[Page-level text extractions]
————————
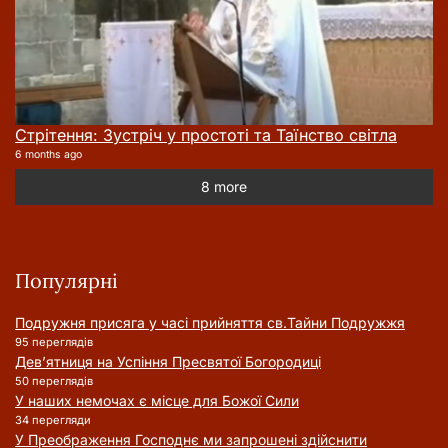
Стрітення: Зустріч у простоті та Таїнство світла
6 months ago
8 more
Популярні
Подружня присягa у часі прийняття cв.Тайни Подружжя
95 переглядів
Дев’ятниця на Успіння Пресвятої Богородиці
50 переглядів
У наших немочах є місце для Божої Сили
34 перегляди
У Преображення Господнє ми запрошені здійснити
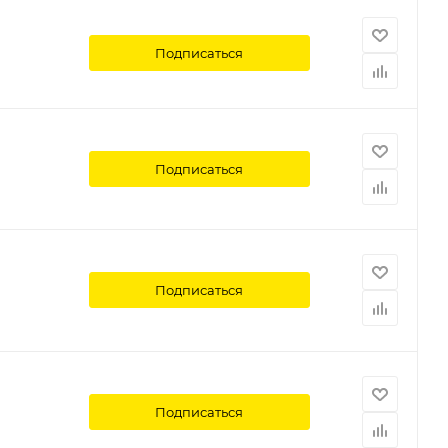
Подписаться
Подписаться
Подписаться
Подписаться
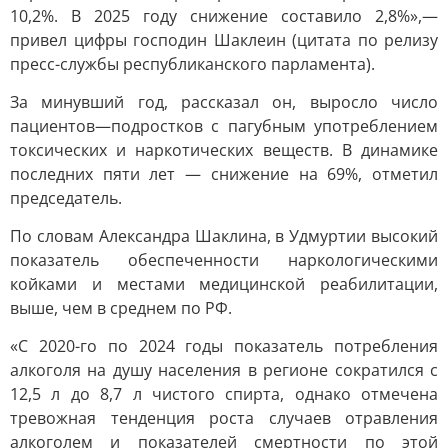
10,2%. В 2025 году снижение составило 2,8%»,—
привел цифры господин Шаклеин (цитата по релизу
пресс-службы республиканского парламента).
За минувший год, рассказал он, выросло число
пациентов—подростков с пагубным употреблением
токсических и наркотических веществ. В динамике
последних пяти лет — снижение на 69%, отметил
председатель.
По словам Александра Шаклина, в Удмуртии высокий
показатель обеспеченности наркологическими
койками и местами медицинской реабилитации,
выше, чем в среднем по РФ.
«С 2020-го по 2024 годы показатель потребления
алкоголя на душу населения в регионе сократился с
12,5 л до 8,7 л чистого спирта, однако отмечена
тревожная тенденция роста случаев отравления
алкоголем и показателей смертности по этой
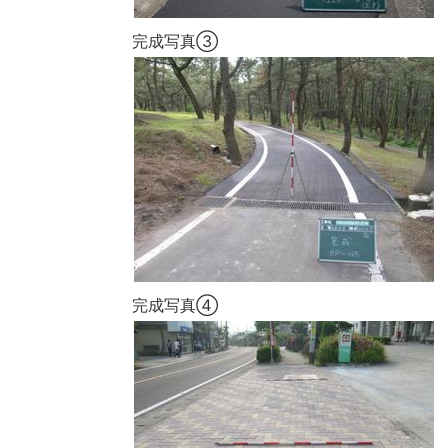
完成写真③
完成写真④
————————
_REQUIREMENT_
Treat the line with "50 переглядів" as the start and the line with "12,5 л до 8,7" as the end, and return exactly that span of the data above, both ends included, without pictures.

_SOLUTION TO THIS EXERCISE_
50 переглядів
У наших немочах є місце для Божої Сили
34 перегляди
У Преображення Господнє ми запрошені здійснити
Подписаться
Подписаться
Подписаться
Подписаться
10,2%. В 2025 году снижение составило 2,8%»,—
привел цифры господин Шаклеин (цитата по релизу
пресс-службы республиканского парламента).
За минувший год, рассказал он, выросло число
пациентов—подростков с пагубным употреблением
токсических и наркотических веществ. В динамике
последних пяти лет — снижение на 69%, отметил
председатель.
По словам Александра Шаклина, в Удмуртии высокий
показатель обеспеченности наркологическими
койками и местами медицинской реабилитации,
выше, чем в среднем по РФ.
«С 2020-го по 2024 годы показатель потребления
алкоголя на душу населения в регионе сократился с
12,5 л до 8,7 л чистого спирта, однако отмечена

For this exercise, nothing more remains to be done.